[MATERIAL PROVIDED — start]

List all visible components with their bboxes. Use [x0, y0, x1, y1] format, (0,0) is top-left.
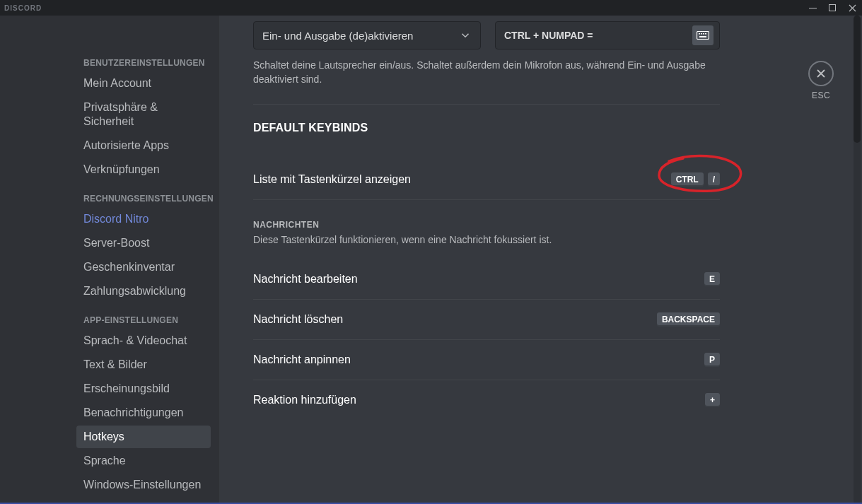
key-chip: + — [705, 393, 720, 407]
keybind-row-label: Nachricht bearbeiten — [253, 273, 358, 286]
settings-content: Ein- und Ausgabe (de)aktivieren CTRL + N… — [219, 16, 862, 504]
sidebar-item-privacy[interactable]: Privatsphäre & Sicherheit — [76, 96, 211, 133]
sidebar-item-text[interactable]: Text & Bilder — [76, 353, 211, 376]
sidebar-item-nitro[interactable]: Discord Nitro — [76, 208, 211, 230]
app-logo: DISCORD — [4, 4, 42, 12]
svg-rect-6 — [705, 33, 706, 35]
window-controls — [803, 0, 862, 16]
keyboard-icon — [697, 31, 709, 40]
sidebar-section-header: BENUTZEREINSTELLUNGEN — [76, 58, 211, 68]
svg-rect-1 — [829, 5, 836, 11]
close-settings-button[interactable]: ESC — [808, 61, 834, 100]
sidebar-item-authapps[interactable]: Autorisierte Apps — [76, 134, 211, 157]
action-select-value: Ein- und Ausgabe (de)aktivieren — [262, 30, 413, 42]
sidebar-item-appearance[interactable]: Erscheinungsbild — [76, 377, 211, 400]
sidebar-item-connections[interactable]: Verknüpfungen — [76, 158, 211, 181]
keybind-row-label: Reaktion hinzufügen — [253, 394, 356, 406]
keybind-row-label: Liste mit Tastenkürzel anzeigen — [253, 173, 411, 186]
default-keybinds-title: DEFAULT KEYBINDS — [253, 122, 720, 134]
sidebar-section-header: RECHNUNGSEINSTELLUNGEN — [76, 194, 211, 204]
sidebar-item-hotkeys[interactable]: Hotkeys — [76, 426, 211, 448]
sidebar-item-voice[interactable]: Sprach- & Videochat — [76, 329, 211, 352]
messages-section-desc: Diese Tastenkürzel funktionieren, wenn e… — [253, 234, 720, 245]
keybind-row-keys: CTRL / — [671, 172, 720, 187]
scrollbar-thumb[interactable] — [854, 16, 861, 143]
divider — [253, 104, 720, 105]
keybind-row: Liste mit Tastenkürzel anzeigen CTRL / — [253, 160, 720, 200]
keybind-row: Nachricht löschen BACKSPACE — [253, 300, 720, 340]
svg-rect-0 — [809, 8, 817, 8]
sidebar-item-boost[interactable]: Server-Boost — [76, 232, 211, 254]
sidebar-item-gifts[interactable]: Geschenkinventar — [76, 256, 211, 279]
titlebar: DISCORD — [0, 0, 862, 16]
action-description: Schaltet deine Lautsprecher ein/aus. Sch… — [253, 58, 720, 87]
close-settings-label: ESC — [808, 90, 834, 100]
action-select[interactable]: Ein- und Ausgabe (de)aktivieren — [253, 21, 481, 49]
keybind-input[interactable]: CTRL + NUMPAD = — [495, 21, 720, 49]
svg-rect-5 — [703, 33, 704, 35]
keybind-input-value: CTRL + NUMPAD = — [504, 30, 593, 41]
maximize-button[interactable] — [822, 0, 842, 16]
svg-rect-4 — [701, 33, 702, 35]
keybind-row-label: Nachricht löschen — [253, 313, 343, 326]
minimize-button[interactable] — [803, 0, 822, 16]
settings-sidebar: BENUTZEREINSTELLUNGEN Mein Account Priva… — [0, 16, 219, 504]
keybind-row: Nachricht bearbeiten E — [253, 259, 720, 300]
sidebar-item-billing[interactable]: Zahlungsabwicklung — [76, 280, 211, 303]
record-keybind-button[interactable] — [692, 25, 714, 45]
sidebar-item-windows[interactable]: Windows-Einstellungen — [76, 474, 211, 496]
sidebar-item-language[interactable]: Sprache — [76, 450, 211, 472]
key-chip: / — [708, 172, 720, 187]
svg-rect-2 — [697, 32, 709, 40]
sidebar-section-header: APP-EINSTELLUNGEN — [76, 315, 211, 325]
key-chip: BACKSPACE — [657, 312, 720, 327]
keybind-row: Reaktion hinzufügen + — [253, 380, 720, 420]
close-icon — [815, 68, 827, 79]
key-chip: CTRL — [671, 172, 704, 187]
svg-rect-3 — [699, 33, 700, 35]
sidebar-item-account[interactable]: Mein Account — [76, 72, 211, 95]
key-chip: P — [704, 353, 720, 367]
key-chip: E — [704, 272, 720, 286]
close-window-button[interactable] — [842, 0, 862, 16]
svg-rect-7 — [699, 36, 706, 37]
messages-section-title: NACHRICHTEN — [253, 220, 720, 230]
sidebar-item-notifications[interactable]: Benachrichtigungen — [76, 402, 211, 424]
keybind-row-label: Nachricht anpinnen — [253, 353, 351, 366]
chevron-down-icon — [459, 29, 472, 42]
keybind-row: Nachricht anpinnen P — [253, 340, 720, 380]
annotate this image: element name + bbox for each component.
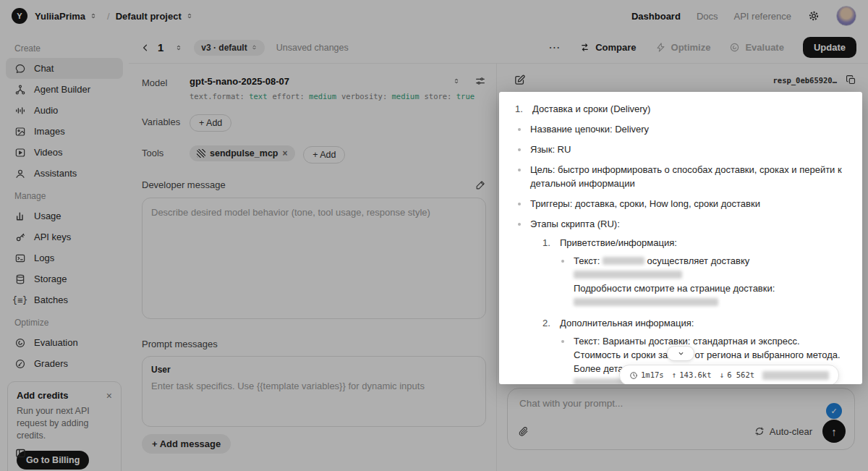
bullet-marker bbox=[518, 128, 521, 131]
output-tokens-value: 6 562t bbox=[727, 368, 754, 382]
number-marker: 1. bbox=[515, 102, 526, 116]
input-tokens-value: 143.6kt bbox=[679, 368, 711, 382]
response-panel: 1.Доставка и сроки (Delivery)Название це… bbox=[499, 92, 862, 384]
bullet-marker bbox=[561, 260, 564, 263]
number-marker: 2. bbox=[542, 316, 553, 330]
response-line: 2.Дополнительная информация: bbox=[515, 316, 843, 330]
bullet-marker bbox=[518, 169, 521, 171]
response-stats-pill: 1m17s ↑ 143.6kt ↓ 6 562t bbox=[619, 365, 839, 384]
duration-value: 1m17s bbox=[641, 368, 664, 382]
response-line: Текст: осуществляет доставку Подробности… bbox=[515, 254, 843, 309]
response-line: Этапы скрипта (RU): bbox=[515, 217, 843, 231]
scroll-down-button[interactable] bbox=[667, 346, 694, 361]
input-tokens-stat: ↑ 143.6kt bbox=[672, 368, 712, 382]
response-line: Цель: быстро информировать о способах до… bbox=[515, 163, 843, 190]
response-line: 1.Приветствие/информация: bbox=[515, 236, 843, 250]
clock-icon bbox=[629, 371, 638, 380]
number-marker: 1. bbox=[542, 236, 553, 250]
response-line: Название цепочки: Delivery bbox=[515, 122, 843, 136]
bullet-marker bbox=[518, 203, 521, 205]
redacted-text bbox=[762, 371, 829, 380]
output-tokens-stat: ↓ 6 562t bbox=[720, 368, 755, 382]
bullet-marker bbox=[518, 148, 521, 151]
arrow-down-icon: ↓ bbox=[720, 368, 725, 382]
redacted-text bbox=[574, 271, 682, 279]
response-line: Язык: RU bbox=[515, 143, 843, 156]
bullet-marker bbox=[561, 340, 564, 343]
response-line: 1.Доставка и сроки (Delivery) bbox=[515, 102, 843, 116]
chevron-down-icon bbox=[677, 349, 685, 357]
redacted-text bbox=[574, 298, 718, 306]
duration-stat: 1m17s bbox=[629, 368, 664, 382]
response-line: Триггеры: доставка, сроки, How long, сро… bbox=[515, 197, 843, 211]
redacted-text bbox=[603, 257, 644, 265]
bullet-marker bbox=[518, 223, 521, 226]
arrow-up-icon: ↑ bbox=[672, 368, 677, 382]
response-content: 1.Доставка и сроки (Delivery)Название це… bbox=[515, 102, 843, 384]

[MATERIAL PROVIDED — finish]
[MATERIAL PROVIDED — start]

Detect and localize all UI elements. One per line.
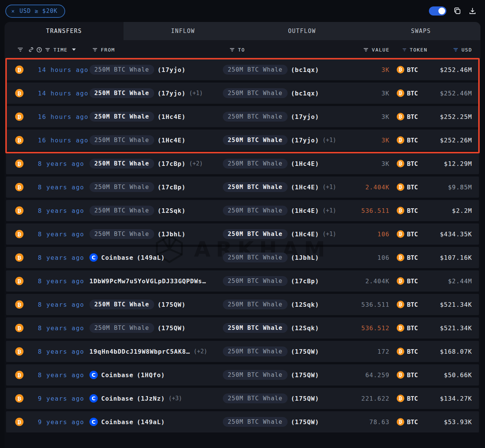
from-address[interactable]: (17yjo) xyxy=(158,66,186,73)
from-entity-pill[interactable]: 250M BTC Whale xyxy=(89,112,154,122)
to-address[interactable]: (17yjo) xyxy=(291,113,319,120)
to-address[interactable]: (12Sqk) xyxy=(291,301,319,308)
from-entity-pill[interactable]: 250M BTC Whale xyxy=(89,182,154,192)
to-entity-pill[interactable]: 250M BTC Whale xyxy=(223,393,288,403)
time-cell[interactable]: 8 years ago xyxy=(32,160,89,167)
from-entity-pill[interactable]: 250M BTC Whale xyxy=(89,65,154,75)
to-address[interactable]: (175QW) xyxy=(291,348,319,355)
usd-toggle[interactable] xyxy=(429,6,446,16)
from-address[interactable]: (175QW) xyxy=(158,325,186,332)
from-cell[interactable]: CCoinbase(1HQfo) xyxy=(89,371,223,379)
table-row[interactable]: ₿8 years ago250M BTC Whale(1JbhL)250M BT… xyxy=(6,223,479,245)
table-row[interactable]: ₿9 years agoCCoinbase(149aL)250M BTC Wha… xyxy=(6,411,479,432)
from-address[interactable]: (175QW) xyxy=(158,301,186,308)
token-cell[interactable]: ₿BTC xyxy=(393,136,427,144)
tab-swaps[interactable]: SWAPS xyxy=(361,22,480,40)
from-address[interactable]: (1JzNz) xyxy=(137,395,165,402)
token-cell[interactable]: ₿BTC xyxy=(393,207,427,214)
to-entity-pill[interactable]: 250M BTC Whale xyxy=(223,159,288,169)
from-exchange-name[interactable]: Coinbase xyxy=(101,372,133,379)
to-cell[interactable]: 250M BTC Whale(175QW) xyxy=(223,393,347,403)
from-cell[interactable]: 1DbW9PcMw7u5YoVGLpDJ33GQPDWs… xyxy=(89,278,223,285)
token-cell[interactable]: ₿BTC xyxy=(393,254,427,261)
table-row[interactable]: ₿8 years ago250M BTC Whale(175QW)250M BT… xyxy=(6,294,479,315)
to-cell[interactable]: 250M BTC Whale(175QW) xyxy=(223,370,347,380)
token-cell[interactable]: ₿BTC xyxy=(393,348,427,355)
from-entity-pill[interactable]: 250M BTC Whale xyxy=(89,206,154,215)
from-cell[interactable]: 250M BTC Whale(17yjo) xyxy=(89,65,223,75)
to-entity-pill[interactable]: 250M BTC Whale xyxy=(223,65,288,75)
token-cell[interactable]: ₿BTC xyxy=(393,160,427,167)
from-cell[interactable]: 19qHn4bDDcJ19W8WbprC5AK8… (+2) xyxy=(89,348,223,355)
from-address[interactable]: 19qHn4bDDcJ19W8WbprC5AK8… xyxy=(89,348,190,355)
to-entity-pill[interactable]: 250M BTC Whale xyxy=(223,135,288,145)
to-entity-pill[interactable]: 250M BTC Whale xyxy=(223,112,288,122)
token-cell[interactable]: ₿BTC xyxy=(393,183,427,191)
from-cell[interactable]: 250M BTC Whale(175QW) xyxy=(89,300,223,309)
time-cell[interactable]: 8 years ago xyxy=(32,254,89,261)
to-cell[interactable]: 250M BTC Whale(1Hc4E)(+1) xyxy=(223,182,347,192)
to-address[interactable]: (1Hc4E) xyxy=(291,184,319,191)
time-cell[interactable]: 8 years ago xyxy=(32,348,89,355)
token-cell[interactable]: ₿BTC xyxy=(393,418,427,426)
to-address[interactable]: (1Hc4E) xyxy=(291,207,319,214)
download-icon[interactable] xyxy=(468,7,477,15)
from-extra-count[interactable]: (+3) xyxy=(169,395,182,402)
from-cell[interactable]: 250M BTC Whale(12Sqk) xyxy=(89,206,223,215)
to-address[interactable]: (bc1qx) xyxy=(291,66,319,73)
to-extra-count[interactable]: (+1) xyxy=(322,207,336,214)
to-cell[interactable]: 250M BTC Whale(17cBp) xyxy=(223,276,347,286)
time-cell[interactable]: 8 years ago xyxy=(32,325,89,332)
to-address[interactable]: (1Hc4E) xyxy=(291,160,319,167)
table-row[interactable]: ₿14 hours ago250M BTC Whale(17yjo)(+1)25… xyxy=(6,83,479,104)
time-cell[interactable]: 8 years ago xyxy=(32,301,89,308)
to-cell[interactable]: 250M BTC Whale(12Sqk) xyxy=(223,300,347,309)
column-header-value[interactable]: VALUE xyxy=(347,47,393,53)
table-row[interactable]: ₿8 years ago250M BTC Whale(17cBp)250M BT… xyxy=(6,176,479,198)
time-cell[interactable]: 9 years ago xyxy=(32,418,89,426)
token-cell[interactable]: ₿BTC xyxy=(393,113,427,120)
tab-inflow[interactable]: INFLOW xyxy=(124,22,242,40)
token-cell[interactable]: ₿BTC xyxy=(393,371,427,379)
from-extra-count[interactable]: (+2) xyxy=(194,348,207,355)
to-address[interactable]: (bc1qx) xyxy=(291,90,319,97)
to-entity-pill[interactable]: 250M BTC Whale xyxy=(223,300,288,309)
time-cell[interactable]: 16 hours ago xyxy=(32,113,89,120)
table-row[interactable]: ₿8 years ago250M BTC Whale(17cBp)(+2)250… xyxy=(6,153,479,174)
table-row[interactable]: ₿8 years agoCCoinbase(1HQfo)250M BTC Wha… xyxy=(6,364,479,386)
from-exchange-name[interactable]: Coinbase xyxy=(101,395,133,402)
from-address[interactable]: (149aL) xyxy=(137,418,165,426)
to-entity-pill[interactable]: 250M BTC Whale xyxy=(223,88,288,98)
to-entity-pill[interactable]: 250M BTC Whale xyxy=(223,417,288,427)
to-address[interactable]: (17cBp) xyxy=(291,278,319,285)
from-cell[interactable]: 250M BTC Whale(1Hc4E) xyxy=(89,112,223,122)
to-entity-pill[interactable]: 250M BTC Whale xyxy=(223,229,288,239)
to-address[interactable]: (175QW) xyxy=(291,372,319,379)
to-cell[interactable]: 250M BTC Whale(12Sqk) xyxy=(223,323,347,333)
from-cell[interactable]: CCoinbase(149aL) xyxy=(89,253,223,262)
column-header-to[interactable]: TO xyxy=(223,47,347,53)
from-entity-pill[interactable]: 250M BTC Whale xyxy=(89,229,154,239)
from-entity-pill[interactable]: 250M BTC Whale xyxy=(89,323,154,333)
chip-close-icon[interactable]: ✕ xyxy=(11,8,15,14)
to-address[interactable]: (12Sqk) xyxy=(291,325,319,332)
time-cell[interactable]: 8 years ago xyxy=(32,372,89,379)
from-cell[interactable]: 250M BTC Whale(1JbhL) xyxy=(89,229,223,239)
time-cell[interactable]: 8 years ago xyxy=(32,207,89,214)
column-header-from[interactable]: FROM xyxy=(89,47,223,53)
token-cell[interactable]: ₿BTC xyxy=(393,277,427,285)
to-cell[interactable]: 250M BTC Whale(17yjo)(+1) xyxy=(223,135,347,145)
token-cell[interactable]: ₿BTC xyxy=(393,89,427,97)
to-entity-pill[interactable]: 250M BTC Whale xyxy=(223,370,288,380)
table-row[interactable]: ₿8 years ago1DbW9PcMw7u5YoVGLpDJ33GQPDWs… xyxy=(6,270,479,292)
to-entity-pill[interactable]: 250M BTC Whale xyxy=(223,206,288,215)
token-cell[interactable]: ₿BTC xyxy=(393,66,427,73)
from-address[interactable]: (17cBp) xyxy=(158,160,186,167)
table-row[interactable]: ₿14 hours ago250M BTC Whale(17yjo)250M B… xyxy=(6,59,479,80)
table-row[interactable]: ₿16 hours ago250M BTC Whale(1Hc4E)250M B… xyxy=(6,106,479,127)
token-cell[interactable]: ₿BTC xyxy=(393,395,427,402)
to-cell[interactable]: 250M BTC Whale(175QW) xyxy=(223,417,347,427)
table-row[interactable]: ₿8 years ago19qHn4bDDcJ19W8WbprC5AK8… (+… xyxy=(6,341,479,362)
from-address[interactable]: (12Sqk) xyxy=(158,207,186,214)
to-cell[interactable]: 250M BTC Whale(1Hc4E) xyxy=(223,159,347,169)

[MATERIAL PROVIDED — finish]

# PROBLEM DETAILS
Report each line in the preceding entries that holds the string "aktivieren".

# RESPONSE BOX
settings-content: Ein- und Ausgabe (de)aktivieren CTRL + N… — [219, 16, 862, 504]
action-select-value: Ein- und Ausgabe (de)aktivieren — [262, 30, 413, 42]
action-select[interactable]: Ein- und Ausgabe (de)aktivieren — [253, 21, 481, 49]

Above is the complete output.